There wo go mike:
Code: Select all
extern uint64_t plus1dir[64];
extern uint64_t plus7dir[64];
extern uint64_t plus8dir[64];
extern uint64_t plus9dir[64];
extern uint64_t minus1dir[64];
extern uint64_t minus7dir[64];
extern uint64_t minus8dir[64];
extern uint64_t minus9dir[64];
#define LSB(v) __builtin_ctzll(v)
#define MSB(v) (63 - __builtin_clzll(v))
#define AttacksBishop(square, occ) \
(plus7dir[square] ^ plus7dir[LSB(plus7dir[square] & (occ))] | \
plus9dir[square] ^ plus9dir[LSB(plus9dir[square] & (occ))] | \
minus7dir[square] ^ minus7dir[MSB(minus7dir[square] & (occ))] | \
minus9dir[square] ^ minus9dir[MSB(minus9dir[square] & (occ))])

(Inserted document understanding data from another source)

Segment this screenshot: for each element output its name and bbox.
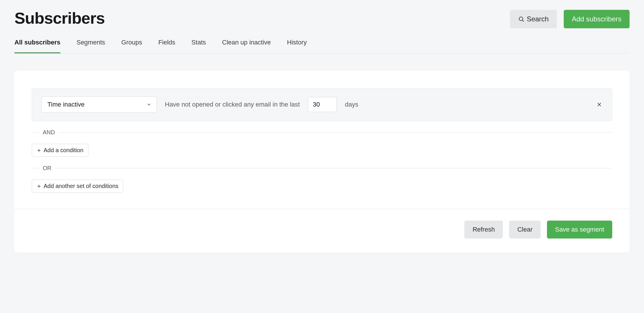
card-footer: Refresh Clear Save as segment [14, 209, 630, 252]
close-icon [596, 102, 602, 107]
tab-history[interactable]: History [287, 33, 307, 53]
add-condition-group-button[interactable]: Add another set of conditions [32, 180, 123, 193]
search-button[interactable]: Search [510, 10, 557, 28]
tab-groups[interactable]: Groups [121, 33, 142, 53]
tab-segments[interactable]: Segments [77, 33, 105, 53]
add-subscribers-label: Add subscribers [572, 15, 621, 23]
page-title: Subscribers [14, 9, 105, 27]
tab-all-subscribers[interactable]: All subscribers [14, 33, 60, 53]
condition-type-value: Time inactive [47, 101, 85, 108]
condition-row: Time inactive Have not opened or clicked… [32, 88, 612, 121]
search-icon [518, 16, 524, 22]
days-unit: days [345, 101, 358, 108]
tab-fields[interactable]: Fields [158, 33, 175, 53]
tab-stats[interactable]: Stats [191, 33, 206, 53]
plus-icon [37, 184, 41, 189]
tabs-nav: All subscribers Segments Groups Fields S… [14, 33, 630, 53]
chevron-down-icon [147, 102, 151, 107]
and-label: AND [43, 129, 55, 136]
filter-card: Time inactive Have not opened or clicked… [14, 71, 630, 252]
remove-condition-button[interactable] [595, 100, 604, 109]
days-input[interactable] [308, 97, 337, 112]
add-condition-group-label: Add another set of conditions [44, 183, 118, 189]
clear-button[interactable]: Clear [509, 221, 541, 239]
tab-clean-up-inactive[interactable]: Clean up inactive [222, 33, 271, 53]
condition-description: Have not opened or clicked any email in … [165, 101, 300, 108]
and-divider: AND [32, 129, 612, 136]
add-condition-label: Add a condition [44, 147, 83, 154]
svg-line-1 [522, 20, 524, 21]
header-actions: Search Add subscribers [510, 10, 630, 28]
or-label: OR [43, 165, 51, 172]
search-label: Search [527, 15, 549, 23]
add-condition-button[interactable]: Add a condition [32, 144, 88, 157]
or-divider: OR [32, 165, 612, 172]
plus-icon [37, 148, 41, 153]
refresh-button[interactable]: Refresh [464, 221, 503, 239]
condition-type-select[interactable]: Time inactive [41, 96, 157, 113]
add-subscribers-button[interactable]: Add subscribers [564, 10, 630, 28]
save-segment-button[interactable]: Save as segment [547, 221, 612, 239]
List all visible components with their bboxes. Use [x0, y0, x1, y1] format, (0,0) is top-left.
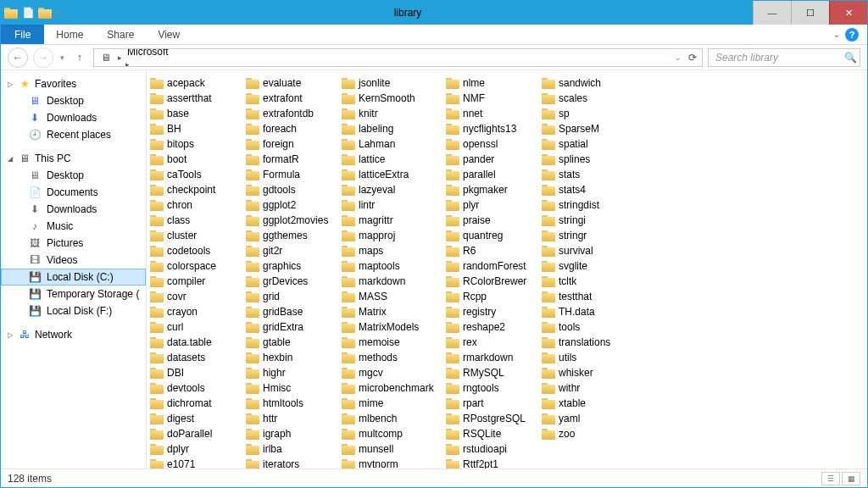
folder-item[interactable]: munsell — [340, 441, 442, 457]
folder-item[interactable]: codetools — [148, 243, 242, 258]
folder-item[interactable]: caTools — [148, 167, 242, 182]
folder-item[interactable]: gridBase — [244, 304, 338, 319]
folder-item[interactable]: ggthemes — [244, 228, 338, 243]
folder-item[interactable]: checkpoint — [148, 182, 242, 197]
folder-item[interactable]: pkgmaker — [444, 182, 538, 197]
folder-item[interactable]: evaluate — [244, 75, 338, 91]
nav-item[interactable]: ♪Music — [1, 218, 146, 235]
folder-item[interactable]: httr — [244, 411, 338, 426]
folder-item[interactable]: Matrix — [340, 304, 442, 319]
folder-item[interactable]: testthat — [540, 289, 634, 304]
folder-item[interactable]: microbenchmark — [340, 380, 442, 396]
folder-item[interactable]: multcomp — [340, 426, 442, 441]
close-button[interactable]: ✕ — [829, 1, 867, 25]
view-icons-button[interactable]: ▦ — [842, 472, 860, 485]
qat-dropdown-icon[interactable]: ▾ — [55, 8, 63, 17]
folder-item[interactable]: highr — [244, 365, 338, 380]
folder-item[interactable]: MatrixModels — [340, 319, 442, 335]
folder-item[interactable]: datasets — [148, 350, 242, 365]
search-box[interactable]: 🔍 — [708, 48, 860, 67]
folder-item[interactable]: RPostgreSQL — [444, 411, 538, 426]
nav-item[interactable]: 🎞Videos — [1, 252, 146, 269]
folder-item[interactable]: sp — [540, 106, 634, 121]
folder-item[interactable]: randomForest — [444, 258, 538, 274]
tab-home[interactable]: Home — [44, 25, 95, 44]
folder-item[interactable]: mlbench — [340, 411, 442, 426]
folder-item[interactable]: stats — [540, 167, 634, 182]
folder-item[interactable]: whisker — [540, 365, 634, 380]
folder-item[interactable]: assertthat — [148, 91, 242, 106]
folder-item[interactable]: base — [148, 106, 242, 121]
folder-item[interactable]: stringi — [540, 213, 634, 228]
folder-item[interactable]: utils — [540, 350, 634, 365]
folder-item[interactable]: iterators — [244, 457, 338, 469]
folder-item[interactable]: nycflights13 — [444, 121, 538, 136]
folder-item[interactable]: dichromat — [148, 396, 242, 411]
folder-item[interactable]: git2r — [244, 243, 338, 258]
folder-item[interactable]: latticeExtra — [340, 167, 442, 182]
folder-item[interactable]: quantreg — [444, 228, 538, 243]
folder-item[interactable]: knitr — [340, 106, 442, 121]
folder-item[interactable]: rstudioapi — [444, 441, 538, 457]
folder-item[interactable]: TH.data — [540, 304, 634, 319]
folder-item[interactable]: parallel — [444, 167, 538, 182]
folder-item[interactable]: withr — [540, 380, 634, 396]
folder-item[interactable]: irlba — [244, 441, 338, 457]
folder-item[interactable]: rex — [444, 335, 538, 350]
folder-item[interactable]: registry — [444, 304, 538, 319]
folder-item[interactable]: nnet — [444, 106, 538, 121]
folder-item[interactable]: e1071 — [148, 457, 242, 469]
view-details-button[interactable]: ☰ — [821, 472, 840, 485]
folder-item[interactable]: colorspace — [148, 258, 242, 274]
nav-history-dropdown[interactable]: ▾ — [58, 53, 66, 62]
folder-item[interactable]: praise — [444, 213, 538, 228]
folder-item[interactable]: Rcpp — [444, 289, 538, 304]
folder-item[interactable]: translations — [540, 335, 634, 350]
folder-item[interactable]: class — [148, 213, 242, 228]
folder-item[interactable]: tools — [540, 319, 634, 335]
folder-item[interactable]: boot — [148, 152, 242, 167]
folder-item[interactable]: methods — [340, 350, 442, 365]
maximize-button[interactable]: ☐ — [791, 1, 829, 25]
folder-item[interactable]: extrafont — [244, 91, 338, 106]
folder-item[interactable]: KernSmooth — [340, 91, 442, 106]
folder-item[interactable]: htmltools — [244, 396, 338, 411]
folder-item[interactable]: rmarkdown — [444, 350, 538, 365]
chevron-right-icon[interactable]: ▸ — [124, 60, 131, 67]
folder-item[interactable]: lazyeval — [340, 182, 442, 197]
folder-item[interactable]: lintr — [340, 197, 442, 213]
folder-item[interactable]: xtable — [540, 396, 634, 411]
nav-group-favorites[interactable]: ▷★Favorites — [1, 75, 146, 92]
titlebar[interactable]: 📄 ▾ library — ☐ ✕ — [1, 1, 867, 25]
folder-item[interactable]: Lahman — [340, 136, 442, 152]
folder-item[interactable]: jsonlite — [340, 75, 442, 91]
tab-view[interactable]: View — [146, 25, 192, 44]
folder-item[interactable]: digest — [148, 411, 242, 426]
folder-item[interactable]: maps — [340, 243, 442, 258]
folder-item[interactable]: curl — [148, 319, 242, 335]
folder-item[interactable]: NMF — [444, 91, 538, 106]
tab-file[interactable]: File — [1, 25, 44, 44]
folder-item[interactable]: extrafontdb — [244, 106, 338, 121]
nav-item[interactable]: ⬇Downloads — [1, 201, 146, 218]
folder-item[interactable]: openssl — [444, 136, 538, 152]
folder-item[interactable]: gdtools — [244, 182, 338, 197]
nav-group-network[interactable]: ▷🖧Network — [1, 326, 146, 343]
tab-share[interactable]: Share — [95, 25, 146, 44]
folder-item[interactable]: grDevices — [244, 274, 338, 289]
folder-item[interactable]: data.table — [148, 335, 242, 350]
search-icon[interactable]: 🔍 — [844, 52, 857, 64]
folder-item[interactable]: mime — [340, 396, 442, 411]
breadcrumb-segment[interactable]: Microsoft — [124, 48, 198, 58]
nav-item[interactable]: 🕘Recent places — [1, 126, 146, 143]
nav-item[interactable]: 🖥Desktop — [1, 92, 146, 109]
folder-item[interactable]: tcltk — [540, 274, 634, 289]
folder-item[interactable]: mapproj — [340, 228, 442, 243]
folder-item[interactable]: pander — [444, 152, 538, 167]
folder-item[interactable]: reshape2 — [444, 319, 538, 335]
nav-item[interactable]: 💾Temporary Storage ( — [1, 286, 146, 302]
folder-item[interactable]: covr — [148, 289, 242, 304]
folder-item[interactable]: zoo — [540, 426, 634, 441]
folder-item[interactable]: rngtools — [444, 380, 538, 396]
folder-item[interactable]: lattice — [340, 152, 442, 167]
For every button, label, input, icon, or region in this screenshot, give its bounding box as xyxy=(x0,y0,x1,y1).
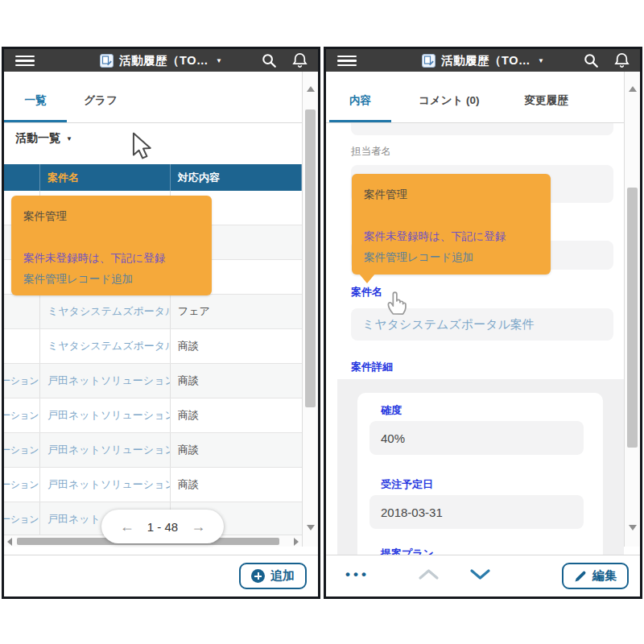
scroll-left-icon[interactable] xyxy=(7,538,12,546)
tab-graph[interactable]: グラフ xyxy=(76,72,126,122)
order-date-value: 2018-03-31 xyxy=(381,506,443,519)
tooltip-registered-link[interactable]: 案件未登録時は、下記に登録 xyxy=(364,226,539,247)
right-vertical-scroll-thumb[interactable] xyxy=(627,188,638,448)
probability-value: 40% xyxy=(381,431,405,445)
right-hint-tooltip: 案件管理 案件未登録時は、下記に登録 案件管理レコード追加 xyxy=(352,174,551,275)
search-icon[interactable] xyxy=(261,52,278,69)
left-app-title: 活動履歴（TO… xyxy=(119,53,208,68)
right-vertical-scrollbar[interactable] xyxy=(624,72,640,547)
chevron-down-icon[interactable] xyxy=(469,568,491,580)
right-app-title: 活動履歴（TO… xyxy=(441,53,530,68)
plus-icon xyxy=(251,569,265,583)
record-detail-panel: 活動履歴（TO… ▼ 内容 コメント (0) 変更履歴 担当者名 案件管理 xyxy=(324,47,642,599)
cell-customer-link[interactable]: ーション xyxy=(4,364,40,398)
right-appbar: 活動履歴（TO… ▼ xyxy=(326,49,640,72)
cell-customer-link[interactable]: ーション xyxy=(4,468,40,502)
case-name-value-box: ミヤタシステムズポータル案件 xyxy=(351,308,613,341)
order-date-value-box: 2018-03-31 xyxy=(369,495,584,529)
edit-button[interactable]: 編集 xyxy=(562,563,629,589)
bell-icon[interactable] xyxy=(613,52,630,69)
table-header-row: 案件名 対応内容 xyxy=(4,164,302,191)
cell-response-type: 商談 xyxy=(171,433,302,467)
scroll-down-icon[interactable] xyxy=(629,525,637,530)
left-vertical-scroll-thumb[interactable] xyxy=(305,109,316,407)
table-header-col1 xyxy=(4,164,40,191)
add-record-button[interactable]: 追加 xyxy=(239,563,307,589)
pagination-pill: ← 1 - 48 → xyxy=(101,510,224,543)
app-icon xyxy=(100,54,114,68)
tooltip-title: 案件管理 xyxy=(364,184,539,205)
cell-customer-link[interactable] xyxy=(4,295,40,328)
probability-value-box: 40% xyxy=(369,421,584,455)
cell-response-type: 商談 xyxy=(171,398,302,432)
table-row[interactable]: ーション戸田ネットソリューション商談 xyxy=(4,468,302,502)
cell-response-type: 商談 xyxy=(171,329,302,363)
chevron-up-icon[interactable] xyxy=(418,568,440,580)
cell-case-name-link[interactable]: ミヤタシステムズポータル xyxy=(40,329,171,363)
order-date-label[interactable]: 受注予定日 xyxy=(381,477,433,492)
list-view-panel: 活動履歴（TO… ▼ 一覧 グラフ 活動一覧 ▼ 案件名 xyxy=(2,47,320,599)
tooltip-add-record-link[interactable]: 案件管理レコード追加 xyxy=(364,247,539,268)
table-row[interactable]: ミヤタシステムズポータルフェア xyxy=(4,295,302,329)
mouse-arrow-cursor xyxy=(132,132,154,159)
tooltip-registered-link[interactable]: 案件未登録時は、下記に登録 xyxy=(23,248,200,269)
assignee-name-label: 担当者名 xyxy=(351,145,391,159)
right-tabbar: 内容 コメント (0) 変更履歴 xyxy=(326,72,624,123)
table-header-response[interactable]: 対応内容 xyxy=(171,164,302,191)
left-hint-tooltip: 案件管理 案件未登録時は、下記に登録 案件管理レコード追加 xyxy=(11,196,212,295)
pagination-prev-icon[interactable]: ← xyxy=(120,518,134,535)
scroll-right-icon[interactable] xyxy=(294,538,299,546)
screenshot-canvas: 活動履歴（TO… ▼ 一覧 グラフ 活動一覧 ▼ 案件名 xyxy=(0,0,644,644)
case-detail-label[interactable]: 案件詳細 xyxy=(351,360,393,374)
table-header-case-name[interactable]: 案件名 xyxy=(40,164,171,191)
left-app-title-caret: ▼ xyxy=(216,57,222,64)
tooltip-add-record-link[interactable]: 案件管理レコード追加 xyxy=(23,269,200,290)
cell-case-name-link[interactable]: 戸田ネットソリューション xyxy=(40,468,171,502)
cell-case-name-link[interactable]: 戸田ネットソリューション xyxy=(40,398,171,432)
pencil-icon xyxy=(574,570,587,583)
probability-label[interactable]: 確度 xyxy=(381,403,402,418)
tooltip-tail xyxy=(359,274,375,283)
cell-response-type: 商談 xyxy=(171,364,302,398)
pagination-next-icon[interactable]: → xyxy=(191,518,205,535)
search-icon[interactable] xyxy=(583,52,600,69)
cell-case-name-link[interactable]: 戸田ネットソリューション xyxy=(40,364,171,398)
table-row[interactable]: ーション戸田ネットソリューション商談 xyxy=(4,364,302,398)
left-vertical-scrollbar[interactable] xyxy=(302,72,318,547)
case-name-label[interactable]: 案件名 xyxy=(351,285,382,299)
cell-case-name-link[interactable]: ミヤタシステムズポータル xyxy=(40,295,171,328)
right-app-title-caret: ▼ xyxy=(538,57,544,64)
cell-response-type: 商談 xyxy=(171,468,302,502)
cell-customer-link[interactable] xyxy=(4,329,40,363)
scroll-up-icon[interactable] xyxy=(307,86,315,92)
table-row[interactable]: ミヤタシステムズポータル商談 xyxy=(4,329,302,364)
left-appbar: 活動履歴（TO… ▼ xyxy=(4,49,318,72)
scroll-up-icon[interactable] xyxy=(629,86,637,92)
pagination-range: 1 - 48 xyxy=(147,520,178,534)
view-selector[interactable]: 活動一覧 ▼ xyxy=(15,131,72,146)
cell-response-type: フェア xyxy=(171,295,302,328)
tab-list[interactable]: 一覧 xyxy=(4,72,67,122)
left-scroll-content: 活動一覧 ▼ 案件名 対応内容 ミヤタシステムズポータルフェアミヤタシステムズポ… xyxy=(4,123,302,556)
tab-comments[interactable]: コメント (0) xyxy=(412,72,486,122)
tab-content[interactable]: 内容 xyxy=(329,72,391,122)
tooltip-title: 案件管理 xyxy=(23,206,200,227)
cell-customer-link[interactable]: ーション xyxy=(4,502,40,536)
case-name-record-link[interactable]: ミヤタシステムズポータル案件 xyxy=(362,317,535,332)
table-row[interactable]: ーション戸田ネットソリューション商談 xyxy=(4,398,302,433)
scroll-down-icon[interactable] xyxy=(307,525,315,530)
right-bottom-bar: ••• 編集 xyxy=(326,555,640,597)
tab-change-history[interactable]: 変更履歴 xyxy=(520,72,573,122)
left-tabbar: 一覧 グラフ xyxy=(4,72,302,123)
view-selector-label: 活動一覧 xyxy=(15,131,60,146)
bell-icon[interactable] xyxy=(291,52,308,69)
cell-customer-link[interactable]: ーション xyxy=(4,433,40,467)
cell-customer-link[interactable]: ーション xyxy=(4,398,40,432)
table-row[interactable]: ーション戸田ネットソリューション商談 xyxy=(4,433,302,468)
right-scroll-content: 担当者名 案件管理 案件未登録時は、下記に登録 案件管理レコード追加 案件名 ミ… xyxy=(326,123,624,556)
case-detail-group: 確度 40% 受注予定日 2018-03-31 提案プラン xyxy=(337,379,624,556)
more-options-button[interactable]: ••• xyxy=(345,567,369,583)
app-icon xyxy=(422,54,436,68)
case-detail-card: 確度 40% 受注予定日 2018-03-31 提案プラン xyxy=(357,393,603,556)
cell-case-name-link[interactable]: 戸田ネットソリューション xyxy=(40,433,171,467)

uint64_t rookAttack(uint64_t occ, uint64_t sq) {
return AttacksBishop(sq, occ);
//return arrAttacks[arrRookBase[sq] + _pext_u64(occ, arrRookMask[sq])];
}
Yields this assembly:
Code: Select all
rookAttack(unsigned long, unsigned long):
mov rdx, QWORD PTR plus7dir[0+rsi*8]
mov r8, QWORD PTR plus9dir[0+rsi*8]
push rbx
mov ecx, 63
mov rax, QWORD PTR minus7dir[0+rsi*8]
mov rsi, QWORD PTR minus9dir[0+rsi*8]
mov r11d, ecx
mov r10, rdx
mov r9, r8
mov rbx, rax
and r10, rdi
and r9, rdi
and rbx, rdi
and rdi, rsi
tzcnt r10, r10
tzcnt r9, r9
lzcnt rbx, rbx
lzcnt rdi, rdi
xor rdx, QWORD PTR plus7dir[0+r10*8]
xor r8, QWORD PTR plus9dir[0+r9*8]
sub r11d, ebx
sub ecx, edi
pop rbx
movsx r11, r11d
movsx rcx, ecx
xor rax, QWORD PTR minus7dir[0+r11*8]
xor rsi, QWORD PTR minus9dir[0+rcx*8]
or rdx, r8
or rax, rsi
or rax, rdx
ret
VS this is all of PEXT lookup:
Code: Select all
mov rax, QWORD PTR AttackPtr[rip]
pext rdi, rdi, QWORD PTR Mask[rip]
mov rax, QWORD PTR [rax+rdi*8]
ret
Performance can definitely be answered because you have 8x indirect lookups into L1 and a hard dependency chain.
Pext only needs a single lookup into L2 and is done - and as I said earlier this latency will not lead to a stall if the compiler is smart enough.. which it is.
If pext is not available the normal hashing will also be faster since it only replaces one pext with imul + 2x shifts.
Greetings - and thank you for asking